JSON Skeleton Representation

{
  "_id": "",
  "name": "",
  "description": "",
  "modelID": "",
  "themeCatalogFilter": [
    ""
  ],
  "parameterFilter": [
    ""
  ],
  "outputFilter": [
    ""
  ]
}

User Scenarios (public-scenarios, private-scenarios)

Stores a complete model scenario specification. The specification is composed of scenario metadata, model settings, sets, inputs and outputs. This collection schema is used for the execution of canned scenarios, public scenarios and private scenarios.

Primary Representation

User Scenario Figure

Collection Fields

Field Type Description
_id string MongoDB auto-generated unique identifier.
className string Morphia mapping java class on webservice.
name string User defined name of a given projection input.
description string Short description to describe projection scenario and inputs.
startedAtTime datetime Date and time when projection was submitted.
endedAtTime datetime Date and time when model execution finished.
status string Execution state of submitted projection (queued, running, complete, error).
isPublic string Flag to determine if the projection is available for public view. (true or false)
modelSettings Object array General settings of models used for the current scenario.
modelSettings.modelID string Reference to model-catalog document.
modelSets Object array List of Set attributes for GAMS models.
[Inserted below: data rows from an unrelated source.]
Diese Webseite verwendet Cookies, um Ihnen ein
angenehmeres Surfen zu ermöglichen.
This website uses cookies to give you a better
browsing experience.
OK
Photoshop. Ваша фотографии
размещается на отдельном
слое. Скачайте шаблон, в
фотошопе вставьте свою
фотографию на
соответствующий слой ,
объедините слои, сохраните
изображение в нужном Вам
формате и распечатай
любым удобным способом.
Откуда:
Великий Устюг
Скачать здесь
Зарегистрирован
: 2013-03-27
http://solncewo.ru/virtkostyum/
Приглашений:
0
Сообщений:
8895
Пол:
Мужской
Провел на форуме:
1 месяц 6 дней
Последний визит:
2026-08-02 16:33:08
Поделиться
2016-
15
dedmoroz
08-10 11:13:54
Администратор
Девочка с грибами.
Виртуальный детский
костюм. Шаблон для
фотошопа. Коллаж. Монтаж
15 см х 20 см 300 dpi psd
Follows the set catalog schema.
modelInputs Object array List of model parameters as model input. Follows the parameter catalog schema.
modelOutputs Object array List of model outputs to be extracted from model results. Follows the output catalog schema.

JSON Skeleton Representation

{
    "_id" : "",
    "className" : "",
    "name" : "",
    "description" : "",
    "userid" : "",
    "startedAtTime" : "",
    "endedAtTime" : "",
    "status" : "",
    "isPublic" : "",
    "modelSettings" : [
        {
            "modelID" : "",
        }
    ],
    "modelInputs" : [{}],
    "modelOutputs" : [{}]
}

output-catalog

The output catalog stores metadata information of each variable that will be extracted from the results of a scenario execution. Once executed, the values taken by the variable are appended to the model scenarios document along with the metadata from this collection.

Primary Representation

Output Catalog Figure

Collection Fields

Field Type Description
_id string Unique identifier.
modelID string Model identifier referenced for this output.
varName string Unique variable name on the target model.
varBenchmarks Object Array Listing of benchmark metadata and values to provide additional context to the output.
varBenchmarks.benchmarkLabel string A descriptive name for the presented benchmark
varBenchmarks.benchmarkLang string Target language of the benchmark (English or Spanish).
varBenchmarks.benchmarkDescription string Detailed statement about the benchmark.
varBenchmarks.benchmarkSource string Provenance of the benchmark value.
varBenchmarks.benchmarkValue number A quantity or number of the current benchmark.
varinfo Object Array Output metadata in different languages.
varinfo.varLabel string Descriptive term of the output variable.
varinfo.varCategory string Classification of the output variable.
varinfo.lang string Output metadata language (english or spanish).
varinfo.varDescription string Detailed statement about the output variable.
varinfo.varUnit string Unit of measure used for the output values.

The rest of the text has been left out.